MeriTalk: How can Future Tech help Federal agencies and mission partners mature their AI capabilities?
Venero: As we’ve discussed, AI relies on data, and that is where Future Tech delivers significant benefits for agencies, their FSI partners, and other leading companies in various sectors. We are an award-winning IT solutions provider that supports agencies overwhelmed with data, with our Data Science Workstations, which integrates hardware and software computing power to help data scientists work through all that data, which can then be used to build AI use cases.
We offer a pre-configured, curated data science software stack that gets data scientists up and running quickly, speeding the time to implement AI applications.

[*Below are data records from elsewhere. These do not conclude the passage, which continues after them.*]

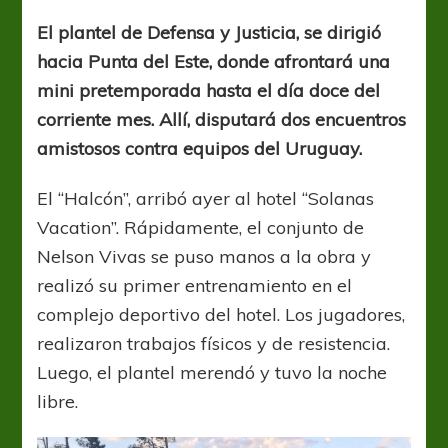
la
preparación
El plantel de Defensa y Justicia, se dirigió
en
hacia Punta del Este, donde afrontará una
Uruguay
mini pretemporada hasta el día doce del
corriente mes. Allí, disputará dos encuentros
amistosos contra equipos del Uruguay.
El “Halcón”, arribó ayer al hotel “Solanas
Vacation”. Rápidamente, el conjunto de
Nelson Vivas se puso manos a la obra y
realizó su primer entrenamiento en el
complejo deportivo del hotel. Los jugadores,
realizaron trabajos físicos y de resistencia.
Luego, el plantel merendó y tuvo la noche
libre.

We help embed data science best practices across the enterprise, ensuring that data management, collection, and insights are available for teams across the agency to use. We also provide AI professional development support – educating teams and leaders as they work to overcome AI barriers. We’ve found we can reduce end-to-end data science workflow timelines by up to 80%, helping teams work smarter, faster, and safer. This is why we were recently named Dell Technologies Transformational Partner of the Year and earned NVIDIA Partner Network’s (NPN) 2021 Americas Public Sector Partner of the Year. Wherever an organization is in their AI journey, Future Tech has been there and can help guide them to the next level.